U.S. Pivot to Asia Passes First Test in Korea Crisis

The Obama administration’s response to the steady drumbeat of threats issuing from North Korea in recent weeks could not have been clearer. “The United States will, if needed, defend our allies and defend ourselves,” U.S. Secretary of State John Kerry said during his April 12 visit to South Korea. The American F-22 stealth fighter jets and nuclear-capable B-2 bombers that flew drills over South Korea in March and the two missile-defense ships that sidled up to South Korea earlier this month undoubtedly sent the same message.

As a crisis management policy, that message was exactly right. As a strategic signal of America’s future in the Pacific, its implications go far beyond the Korean Peninsula.

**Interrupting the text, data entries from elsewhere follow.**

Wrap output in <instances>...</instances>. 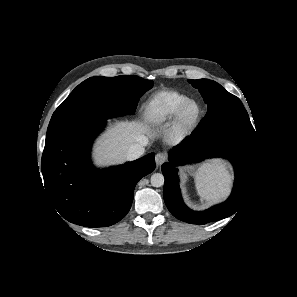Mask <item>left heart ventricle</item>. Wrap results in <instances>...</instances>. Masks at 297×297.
<instances>
[{"instance_id":"b2bd125f","label":"left heart ventricle","mask_w":297,"mask_h":297,"mask_svg":"<svg viewBox=\"0 0 297 297\" xmlns=\"http://www.w3.org/2000/svg\"><path fill=\"white\" fill-rule=\"evenodd\" d=\"M197 112V107L195 105H191L187 108L186 113H185V119L190 120L192 119Z\"/></svg>"}]
</instances>
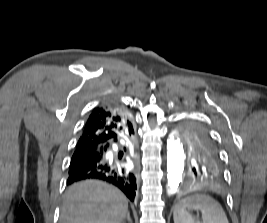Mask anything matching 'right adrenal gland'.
<instances>
[{"mask_svg":"<svg viewBox=\"0 0 267 223\" xmlns=\"http://www.w3.org/2000/svg\"><path fill=\"white\" fill-rule=\"evenodd\" d=\"M126 220H127L129 223H132V220H131V218H130V213H129V212H127L126 217L123 219V222H122V223H125Z\"/></svg>","mask_w":267,"mask_h":223,"instance_id":"right-adrenal-gland-1","label":"right adrenal gland"}]
</instances>
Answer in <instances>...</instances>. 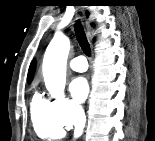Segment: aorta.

The immediate U.S. response was well-calibrated to this particular crisis. North Korean provocation is nothing new, but it has reached a hysterical pitch, even by North Korean standards, under its unpredictable young leader, Kim Jong Un. Kim’s intentions, whether they be extracting concessions from the international community or burnishing his military credentials for a domestic audience, are unknown. But the unambiguous U.S. position made it clear that the cost to North Korea of an attack on the South would be military retaliation. It also reassured South Korea that the United States would come to its defense.